Top of Given entries
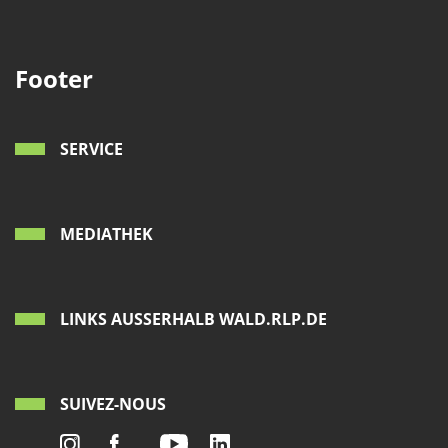
Footer
SERVICE
MEDIATHEK
LINKS AUSSERHALB WALD.RLP.DE
SUIVEZ-NOUS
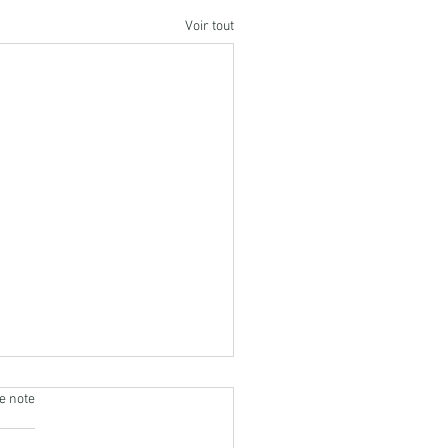
Voir tout
e note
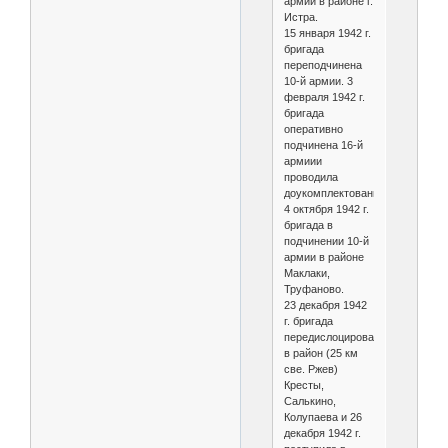
армии в районе г.
Истра.
15 января 1942 г.
бригада
переподчинена
10-й армии. 3
февраля 1942 г.
бригада
оперативно
подчинена 16-й
армиии
проводила
доукомплектование.
4 октября 1942 г.
бригада в
подчинении 10-й
армии в районе
Маклаки,
Труфаново.
23 декабря 1942
г. бригада
передислоцировалась
в район (25 км
све. Ржев)
Кресты,
Салькино,
Колупаева и 26
декабря 1942 г.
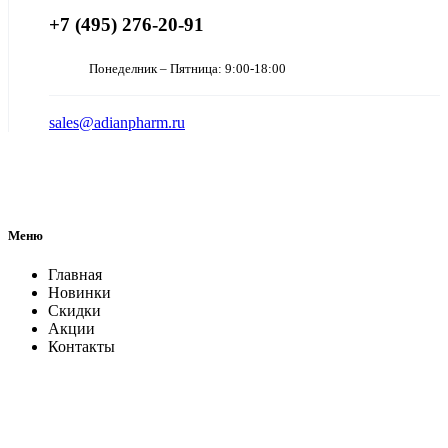
+7 (495) 276-20-91
Понеделник – Пятница: 9:00-18:00
sales@adianpharm.ru
Меню
Главная
Новинки
Скидки
Акции
Контакты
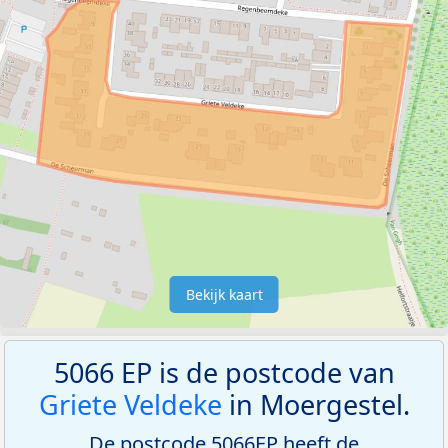
Bekijk kaart
5066 EP is de postcode van
Griete Veldeke
in Moergestel.
De postcode 5066EP heeft de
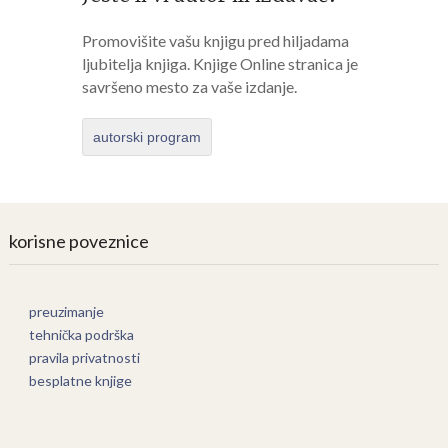
Promovišite vašu knjigu pred hiljadama
ljubitelja knjiga. Knjige Online stranica je
savršeno mesto za vaše izdanje.
autorski program
korisne poveznice
preuzimanje
tehnička podrška
pravila privatnosti
besplatne knjige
Bottom of Given entries
**Task instructions:**
Write the material above out again exactly. Omit every image.

**Solution:**
Footer
SERVICE
MEDIATHEK
LINKS AUSSERHALB WALD.RLP.DE
SUIVEZ-NOUS
Voir tout
e note
армии в районе г.
Истра.
15 января 1942 г.
бригада
переподчинена
10-й армии. 3
февраля 1942 г.
бригада
оперативно
подчинена 16-й
армиии
проводила
доукомплектование.
4 октября 1942 г.
бригада в
подчинении 10-й
армии в районе
Маклаки,
Труфаново.
23 декабря 1942
г. бригада
передислоцировалась
в район (25 км
све. Ржев)
Кресты,
Салькино,
Колупаева и 26
декабря 1942 г.
+7 (495) 276-20-91
Понеделник – Пятница: 9:00-18:00
sales@adianpharm.ru
Меню
Главная
Новинки
Скидки
Акции
Контакты
Bekijk kaart
5066 EP is de postcode van
Griete Veldeke
in Moergestel.
De postcode 5066EP heeft de
Promovišite vašu knjigu pred hiljadama
ljubitelja knjiga. Knjige Online stranica je
savršeno mesto za vaše izdanje.
autorski program
korisne poveznice
preuzimanje
tehnička podrška
pravila privatnosti
besplatne knjige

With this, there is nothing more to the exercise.